LEE, Yiting
D’origine taïwanaise, Yiting Lee a fait ses études à la Cambridge School of Art, où elle a obtenu une maîtrise en illustration de livres pour enfants en 2012. Dans ses albums, elle aime user de différentes techniques traditionnelles, de l’aquarelle à la gouache en passant par l’encre ou les crayons de couleur. Le Jardin de Jean est son premier album publié en France. Elle vit en Angleterre. (photo et prés. éd. des éléphants)
Yinting Lee est une autrice et illustratrice confirmée que vous pouvez suivre sur son blog!
Welcome - Yiting Lee Illustration
rencontre avec l'autrcie à propos de son premier album traduit en français "LE JARDIN DE JEAN" éd. des éléphants
Jean est jaloux des beaux jardins de ses camarades et décide de se les approprier, mais s'il ne sait pas jardiner, ses camarades eux, peuvent créer de nouveaux jardins... Un album original mais surtout très bien adapté pour les plus jeunes lecteurs, aussi bien par le dessin que par le texte.
1 Comment êtes-vous devenue illustratrice?
J'ai toujours aimé dessiner, mais en grandissant, je n'imaginais pas que l'illustration pouvait devenir un métier. C'est donc resté longtemps une passion personnelle : j'ai continué à dessiner en amateur tout au long de mes études. Tout a changé lorsque j'ai découvert un livre intitulé « Play Pen : New Children’s Book Illustration » de Martin Salisbury. Ce livre m'a ouvert les yeux sur l'univers de l'illustration pour enfants et m'a incité à m'y consacrer plus sérieusement.

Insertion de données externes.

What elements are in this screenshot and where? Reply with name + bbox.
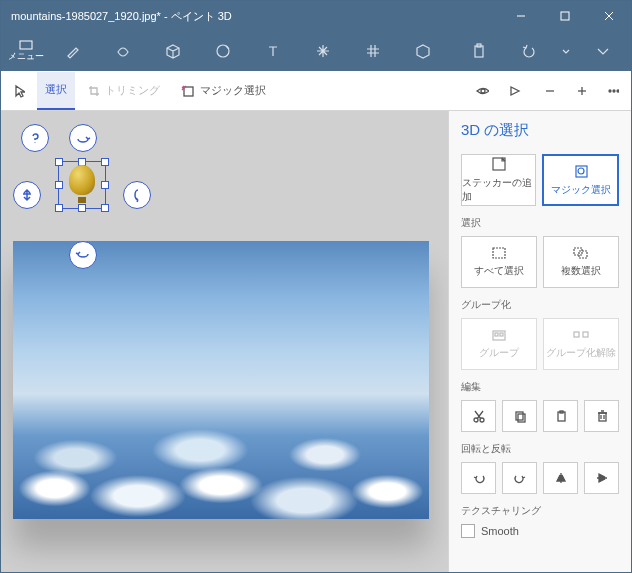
magic-select-tool[interactable]: マジック選択 <box>172 72 274 110</box>
delete-icon[interactable] <box>584 400 619 432</box>
shapes-2d-icon[interactable] <box>99 33 147 69</box>
smooth-label: Smooth <box>481 525 519 537</box>
section-select-label: 選択 <box>461 216 619 230</box>
svg-rect-25 <box>574 332 579 337</box>
effects-icon[interactable] <box>299 33 347 69</box>
section-group-label: グループ化 <box>461 298 619 312</box>
section-rotate-label: 回転と反転 <box>461 442 619 456</box>
zoom-in-icon[interactable] <box>567 72 595 110</box>
canvas-icon[interactable] <box>349 33 397 69</box>
pointer-tool[interactable] <box>5 72 33 110</box>
svg-rect-1 <box>561 12 569 20</box>
window-title: mountains-1985027_1920.jpg* - ペイント 3D <box>11 9 499 24</box>
brush-tool-icon[interactable] <box>49 33 97 69</box>
svg-point-15 <box>617 90 619 92</box>
help-control-icon[interactable] <box>21 124 49 152</box>
menu-label: メニュー <box>8 50 44 63</box>
section-edit-label: 編集 <box>461 380 619 394</box>
history-dropdown-icon[interactable] <box>555 33 577 69</box>
multi-select-button[interactable]: 複数選択 <box>543 236 619 288</box>
more-icon[interactable] <box>599 72 627 110</box>
svg-rect-19 <box>493 248 505 258</box>
canvas-image <box>13 241 429 519</box>
shapes-3d-icon[interactable] <box>149 33 197 69</box>
svg-rect-8 <box>184 87 193 96</box>
zoom-out-icon[interactable] <box>535 72 563 110</box>
paste-side-icon[interactable] <box>543 400 578 432</box>
canvas-area[interactable] <box>1 111 448 572</box>
side-title: 3D の選択 <box>461 121 619 140</box>
crop-tool[interactable]: トリミング <box>79 72 168 110</box>
rotate-x-control-icon[interactable] <box>69 124 97 152</box>
magic-select-label: マジック選択 <box>200 83 266 98</box>
titlebar: mountains-1985027_1920.jpg* - ペイント 3D <box>1 1 631 31</box>
text-icon[interactable] <box>249 33 297 69</box>
rotate-z-control-icon[interactable] <box>69 241 97 269</box>
svg-point-14 <box>613 90 615 92</box>
svg-rect-30 <box>518 414 525 422</box>
library-icon[interactable] <box>399 33 447 69</box>
sub-toolbar: 選択 トリミング マジック選択 <box>1 71 631 111</box>
svg-rect-26 <box>583 332 588 337</box>
rotate-left-icon[interactable] <box>461 462 496 494</box>
section-texture-label: テクスチャリング <box>461 504 619 518</box>
group-button: グループ <box>461 318 537 370</box>
side-panel: 3D の選択 ステッカーの追加 マジック選択 選択 すべて選択 <box>448 111 631 572</box>
cut-icon[interactable] <box>461 400 496 432</box>
svg-rect-6 <box>475 46 483 57</box>
close-button[interactable] <box>587 1 631 31</box>
svg-rect-24 <box>500 333 503 336</box>
svg-rect-33 <box>599 413 606 421</box>
menu-button[interactable]: メニュー <box>5 33 47 69</box>
ungroup-button: グループ化解除 <box>543 318 619 370</box>
minimize-button[interactable] <box>499 1 543 31</box>
stickers-icon[interactable] <box>199 33 247 69</box>
view-3d-icon[interactable] <box>467 72 497 110</box>
maximize-button[interactable] <box>543 1 587 31</box>
svg-rect-29 <box>516 412 523 420</box>
select-tool[interactable]: 選択 <box>37 72 75 110</box>
ribbon: メニュー <box>1 31 631 71</box>
smooth-checkbox[interactable] <box>461 524 475 538</box>
flip-vertical-icon[interactable] <box>584 462 619 494</box>
paste-icon[interactable] <box>455 33 503 69</box>
rotate-right-icon[interactable] <box>502 462 537 494</box>
selection-box[interactable] <box>58 161 106 209</box>
svg-point-18 <box>578 168 584 174</box>
svg-rect-4 <box>20 41 32 49</box>
balloon-object[interactable] <box>69 165 95 207</box>
select-label: 選択 <box>45 82 67 97</box>
expand-icon[interactable] <box>579 33 627 69</box>
magic-select-button[interactable]: マジック選択 <box>542 154 619 206</box>
view-mixed-icon[interactable] <box>501 72 531 110</box>
depth-control-icon[interactable] <box>13 181 41 209</box>
rotate-y-control-icon[interactable] <box>123 181 151 209</box>
trimming-label: トリミング <box>105 83 160 98</box>
add-sticker-button[interactable]: ステッカーの追加 <box>461 154 536 206</box>
svg-point-9 <box>481 89 485 93</box>
select-all-button[interactable]: すべて選択 <box>461 236 537 288</box>
svg-rect-23 <box>495 333 498 336</box>
svg-point-13 <box>609 90 611 92</box>
undo-icon[interactable] <box>505 33 553 69</box>
flip-horizontal-icon[interactable] <box>543 462 578 494</box>
copy-icon[interactable] <box>502 400 537 432</box>
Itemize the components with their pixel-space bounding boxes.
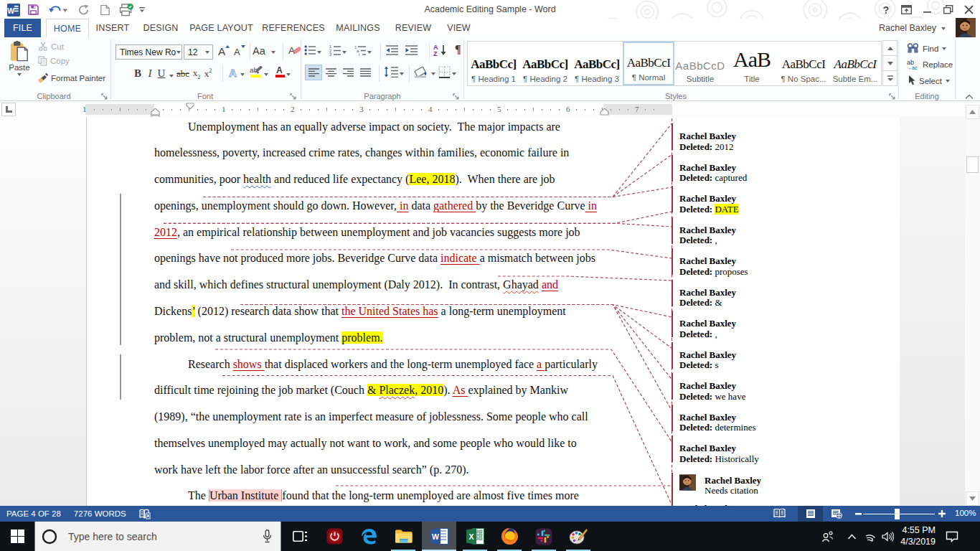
tracked-change-balloon[interactable]: Rachel BaxleyDeleted: s xyxy=(679,350,895,372)
document-line[interactable]: 2012, an empirical relationship between … xyxy=(154,226,580,241)
style-heading-1[interactable]: AaBbCc]¶ Heading 1 xyxy=(468,42,519,85)
grow-font-button[interactable]: A xyxy=(217,44,230,57)
cut-button[interactable]: Cut xyxy=(38,42,64,51)
zoom-level[interactable]: 100% xyxy=(955,509,976,517)
help-button[interactable]: ? xyxy=(875,1,896,19)
minimize-button[interactable] xyxy=(917,1,938,19)
text-effects-button[interactable]: A xyxy=(227,66,245,78)
tab-selector[interactable] xyxy=(1,103,16,116)
volume-button[interactable] xyxy=(878,522,897,551)
replace-button[interactable]: ab→ac Replace xyxy=(907,59,953,70)
paste-button[interactable]: Paste xyxy=(4,40,35,85)
align-center-button[interactable] xyxy=(322,65,339,80)
strikethrough-button[interactable]: abc xyxy=(175,67,191,80)
subscript-button[interactable]: x2 xyxy=(191,66,202,80)
multilevel-list-button[interactable]: 1ai xyxy=(354,44,372,56)
scrollbar-thumb[interactable] xyxy=(966,156,979,173)
font-dialog-launcher[interactable] xyxy=(290,93,297,100)
align-left-button[interactable] xyxy=(305,65,322,80)
network-button[interactable] xyxy=(862,522,878,551)
font-name-combo[interactable]: Times New Ro xyxy=(116,44,182,60)
tracked-change-balloon[interactable]: Rachel BaxleyDeleted: we have xyxy=(679,381,895,402)
styles-dialog-launcher[interactable] xyxy=(889,93,896,100)
comment-balloon[interactable]: Rachel BaxleyNeeds citation xyxy=(679,476,895,497)
right-indent-marker[interactable] xyxy=(600,108,609,116)
document-line[interactable]: homelessness, poverty, increased crime r… xyxy=(154,146,569,161)
tab-page-layout[interactable]: PAGE LAYOUT xyxy=(188,19,255,37)
tracked-change-balloon[interactable]: Rachel BaxleyDeleted: , xyxy=(679,319,895,340)
document-line[interactable]: themselves unemployed may actually not w… xyxy=(154,437,577,452)
collapse-ribbon-button[interactable] xyxy=(964,93,974,100)
word-count[interactable]: 7276 WORDS xyxy=(67,506,133,522)
style-normal[interactable]: AaBbCcI¶ Normal xyxy=(623,42,674,85)
people-button[interactable] xyxy=(817,522,837,551)
document-line[interactable]: and skill, which defines structural unem… xyxy=(154,278,558,293)
style-title[interactable]: AaBTitle xyxy=(726,42,778,85)
restore-button[interactable] xyxy=(938,1,958,19)
horizontal-ruler[interactable]: 11234567 xyxy=(85,104,672,115)
document-line[interactable]: Dickens’ (2012) research data show that … xyxy=(154,305,566,320)
tab-file[interactable]: FILE xyxy=(4,19,41,37)
taskbar-clock[interactable]: 4:55 PM 4/3/2019 xyxy=(898,525,936,547)
tracked-change-balloon[interactable]: Rachel BaxleyDeleted: proposes xyxy=(679,256,895,278)
tab-home[interactable]: HOME xyxy=(46,19,89,37)
line-spacing-button[interactable] xyxy=(384,66,404,77)
scroll-up-button[interactable] xyxy=(966,117,979,119)
increase-indent-button[interactable] xyxy=(405,44,418,56)
document-line[interactable]: openings, unemployment should go down. H… xyxy=(154,199,597,215)
justify-button[interactable] xyxy=(357,65,374,80)
bold-button[interactable]: B xyxy=(131,67,144,80)
superscript-button[interactable]: x2 xyxy=(202,67,214,80)
bullets-button[interactable] xyxy=(304,44,321,56)
zoom-slider[interactable] xyxy=(863,506,935,522)
document-line[interactable]: difficult time rejoining the job market … xyxy=(154,384,568,399)
font-color-button[interactable]: A xyxy=(275,66,291,78)
decrease-indent-button[interactable] xyxy=(385,44,399,56)
tab-design[interactable]: DESIGN xyxy=(139,19,182,37)
tab-insert[interactable]: INSERT xyxy=(93,19,132,37)
font-size-combo[interactable]: 12 xyxy=(184,44,213,60)
vertical-scrollbar[interactable] xyxy=(965,117,980,506)
styles-scroll-up-button[interactable] xyxy=(882,40,897,56)
document-line[interactable]: (1989), “the unemployment rate is an imp… xyxy=(154,410,588,425)
tracked-change-balloon[interactable]: Rachel BaxleyDeleted: 2012 xyxy=(679,131,895,153)
first-line-indent-marker[interactable] xyxy=(185,103,195,110)
tab-review[interactable]: REVIEW xyxy=(392,19,435,37)
tab-view[interactable]: VIEW xyxy=(443,19,475,37)
web-layout-button[interactable] xyxy=(831,509,842,519)
style-heading-2[interactable]: AaBbCc]¶ Heading 2 xyxy=(519,42,571,85)
underline-button[interactable]: U xyxy=(156,67,167,80)
style-heading-3[interactable]: AaBbCc]¶ Heading 3 xyxy=(571,42,623,85)
scroll-down-button[interactable] xyxy=(966,491,979,506)
tracked-change-balloon[interactable]: Rachel BaxleyDeleted: determines xyxy=(679,413,895,434)
shrink-font-button[interactable]: A xyxy=(233,44,246,57)
proofing-status[interactable] xyxy=(133,506,157,522)
tracked-change-balloon[interactable]: Rachel BaxleyDeleted: captured xyxy=(679,163,895,184)
document-line[interactable]: problem, not a structural unemployment p… xyxy=(154,331,383,347)
tracked-change-balloon[interactable]: Rachel BaxleyDeleted: DATE xyxy=(679,194,895,215)
styles-scroll-down-button[interactable] xyxy=(882,55,897,71)
style-subtitle[interactable]: AaBbCcDSubtitle xyxy=(674,42,726,85)
italic-button[interactable]: I xyxy=(144,67,156,80)
action-center-button[interactable] xyxy=(940,522,964,551)
highlight-button[interactable]: ab xyxy=(250,66,268,78)
shading-button[interactable] xyxy=(414,66,435,78)
styles-more-button[interactable] xyxy=(882,70,897,86)
document-line[interactable]: communities, poor health and reduced lif… xyxy=(154,173,555,188)
page-indicator[interactable]: PAGE 4 OF 28 xyxy=(0,506,67,522)
zoom-in-button[interactable] xyxy=(938,510,946,517)
align-right-button[interactable] xyxy=(339,65,357,80)
document-line[interactable]: work have left the labor force after an … xyxy=(154,463,468,479)
find-button[interactable]: Find xyxy=(907,43,946,54)
sort-button[interactable]: AZ xyxy=(433,44,449,57)
borders-button[interactable] xyxy=(438,66,456,78)
paragraph-dialog-launcher[interactable] xyxy=(453,93,460,100)
select-button[interactable]: Select xyxy=(907,75,950,86)
tab-mailings[interactable]: MAILINGS xyxy=(332,19,384,37)
style-subtle-em[interactable]: AaBbCcISubtle Em... xyxy=(829,42,881,85)
change-case-button[interactable]: Aa xyxy=(253,44,275,57)
document-line[interactable]: The Urban Institute found that the long-… xyxy=(188,489,579,504)
format-painter-button[interactable]: Format Painter xyxy=(38,73,105,83)
close-button[interactable] xyxy=(958,1,979,19)
tracked-change-balloon[interactable]: Rachel BaxleyDeleted: , xyxy=(679,225,895,247)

J'ai décidé de m'inscrire au master d'illustration de livres jeunesse de l'université Anglia Ruskin. Cette expérience m'a transformée : depuis, l'illustration fait partie intégrante de ma vie. Après avoir obtenu mon diplôme, j'ai commencé à soumettre mes travaux à des éditeurs tout en travaillant à temps partiel dans le commerce de détail pour subvenir à mes besoins. Petit à petit, j'ai commencé à recevoir de petites commandes de différents éditeurs, et j'ai continué à développer mes propres idées de livres illustrés en parallèle de ces projets.
En 2017, j'ai rencontré mon agence et nous avons commencé à travailler ensemble. Ils m'ont aidée à diffuser mon travail à l'international, me permettant ainsi de me concentrer pleinement à la création. Depuis, je continue de développer de nouvelles idées de livres et à travailler sur divers projets d'illustration. Ce fut un parcours incertain, mais auquel je me sens profondément attachée.
2 Votre premier livre publié en français est vraiment bien adapté aux jeunes lecteurs : comment travaillez-vous, comment cet album a-t-il été créé ?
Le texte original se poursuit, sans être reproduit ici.